Medienökonomie: Print, Fernsehen und Multimedia by Hanno Beck

By Hanno Beck

Wer wissen will, wie Medien funktionieren, muss ihre Ökonomie verstehen. used to be ist das Besondere an Medien? Welchen ökonomischen Zwängen unterliegen sie? used to be wird sich in der Werbebranche durch das Aufkommen des web und von Multimediatechniken ändern? Dies und noch mehr wird in diesem Buch diskutiert. Das Buch wendet sich an Studenten der Publizistik, die sich mit Medienökonomie beschäftigen, an Studenten der Ökonomie, die sich mit der Medienbranche beschäftigen, und an Praktiker, welche mehr über die Zwänge und Gesetzmäßigkeiten ihrer Branche erfahren möchten.
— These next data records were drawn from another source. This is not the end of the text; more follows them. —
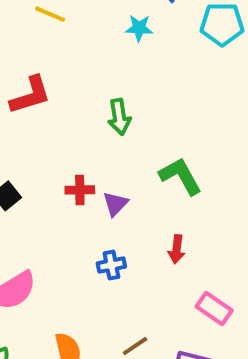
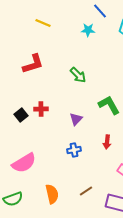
green arrow: (119, 117) -> (78, 75), turned -36
red cross: (80, 190) -> (41, 109), moved

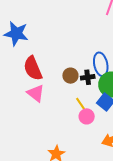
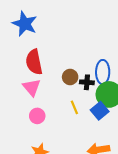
pink circle: (87, 116) -> (37, 116), moved

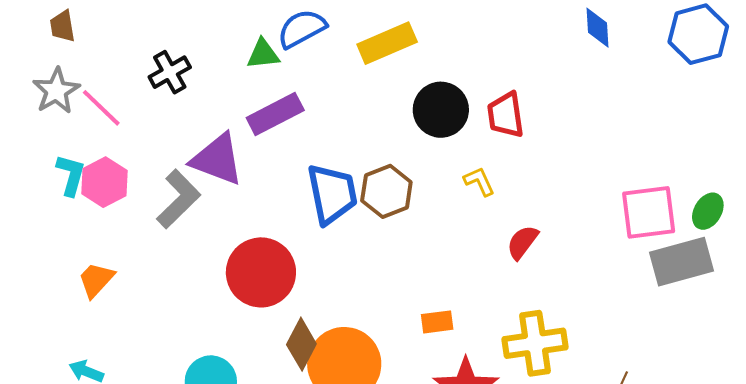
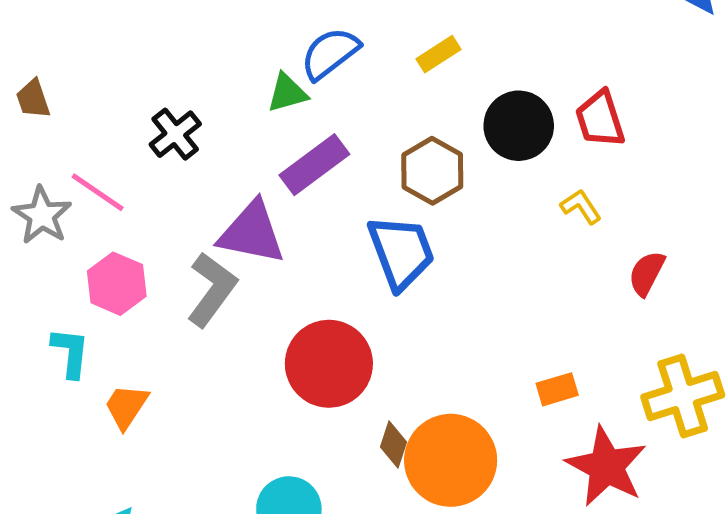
yellow rectangle: (387, 43) -> (439, 54), size x0.6
gray star: (56, 91) -> (42, 215), moved
cyan L-shape: (71, 175) -> (70, 353), moved
brown hexagon: (386, 191) -> (432, 171), moved
brown diamond: (301, 344) -> (394, 444), size x0.7

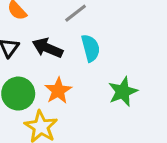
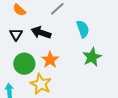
cyan semicircle: (91, 48) -> (83, 29), moved

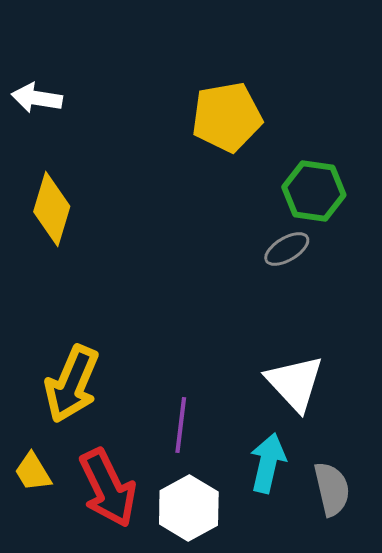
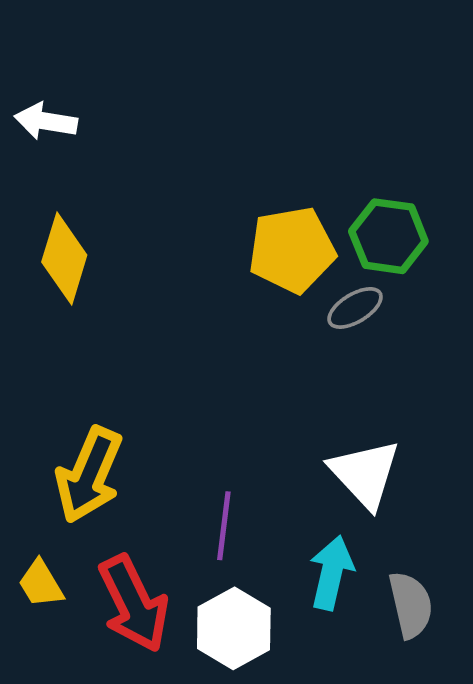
yellow pentagon: (227, 117) -> (292, 250), moved

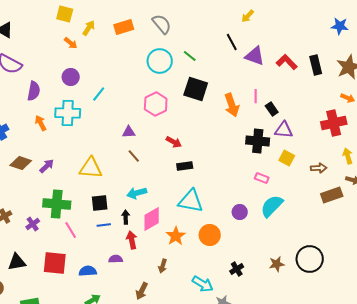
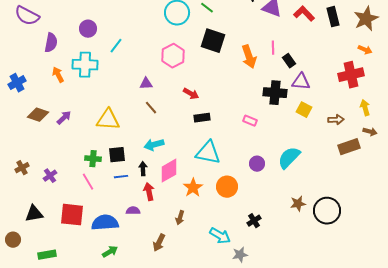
pink rectangle: (262, 178) -> (250, 121), moved
green cross: (57, 204) -> (93, 159), moved, size x0.6
brown star: (277, 264) -> (298, 204), moved
blue semicircle: (88, 271) -> (105, 223), size x1.5

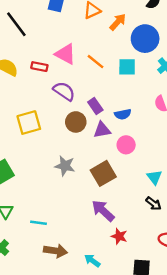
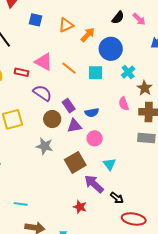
gray star: (65, 166) -> (45, 146), moved
cyan triangle: (154, 177) -> (109, 164), moved
black arrow: (154, 204) -> (117, 198), moved
purple arrow: (103, 211) -> (94, 184), moved
red star: (119, 236) -> (80, 207), moved

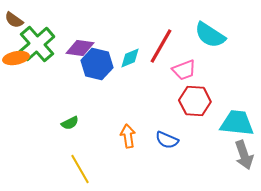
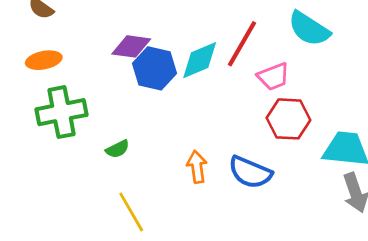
green cross: (37, 44) -> (62, 112), moved, turned 30
cyan diamond: (130, 58) -> (200, 60), size x1.4
blue semicircle: (167, 140) -> (250, 172), size x1.4

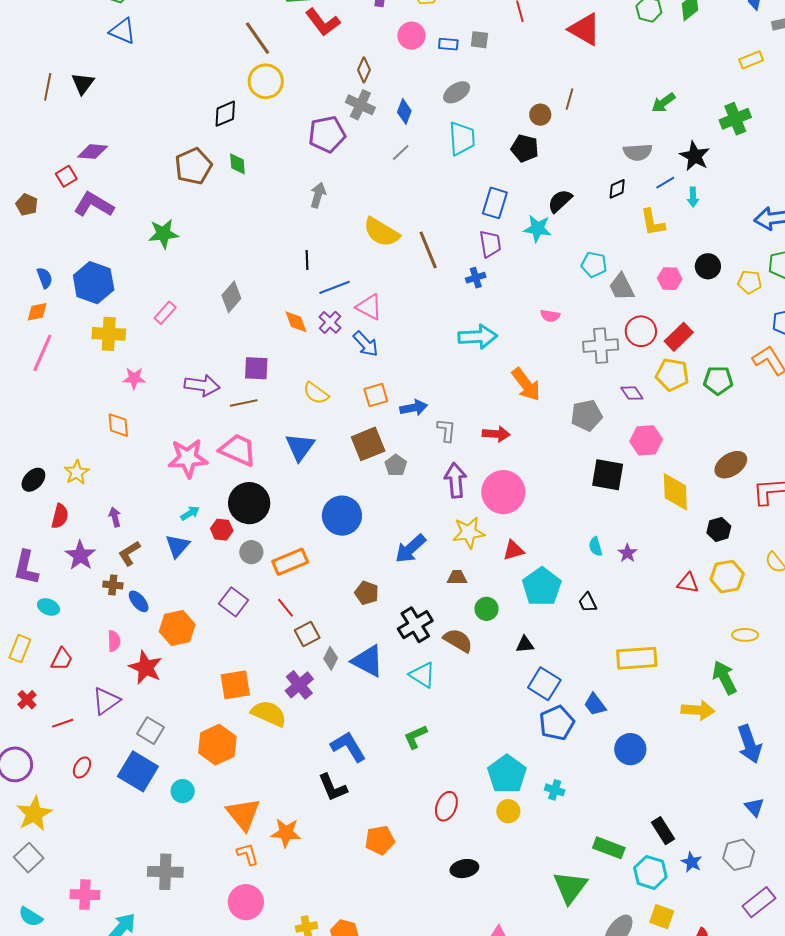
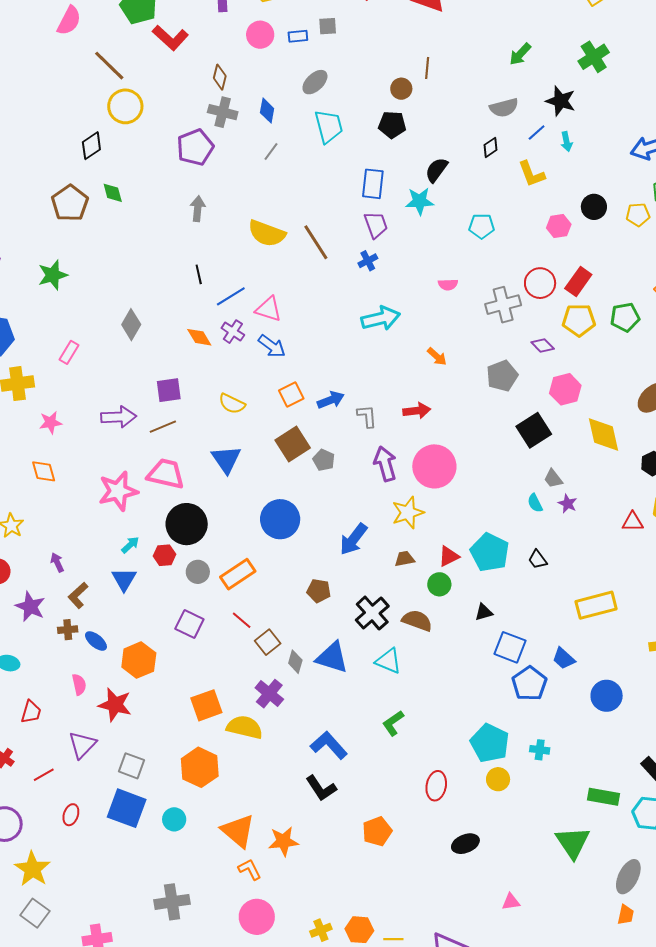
gray trapezoid: (622, 287) -> (553, 479), moved, size x0.7
orange arrow: (526, 384) -> (437, 356), size x0.6
black square: (608, 475) -> (534, 430), turned -32
red triangle: (513, 550) -> (449, 556), moved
Elementare ökonomische Konzepte werden vorgestellt und auf die Medienbranche angewendet. Printmedien, Radio, Fernsehen und Multimediaanwendungen werden auf ihre ökonomischen Gesetzmäßigkeiten und ihre Beziehungen untereinander hin analysiert; die examine wird in den Kontext aktueller Geschehnisse in der Medienbranche eingebettet. Die dritte Auflage ist aktualisiert und unter anderem um Beiträge zu Social Media und dem öffentlich-rechtlichen web ergänzt.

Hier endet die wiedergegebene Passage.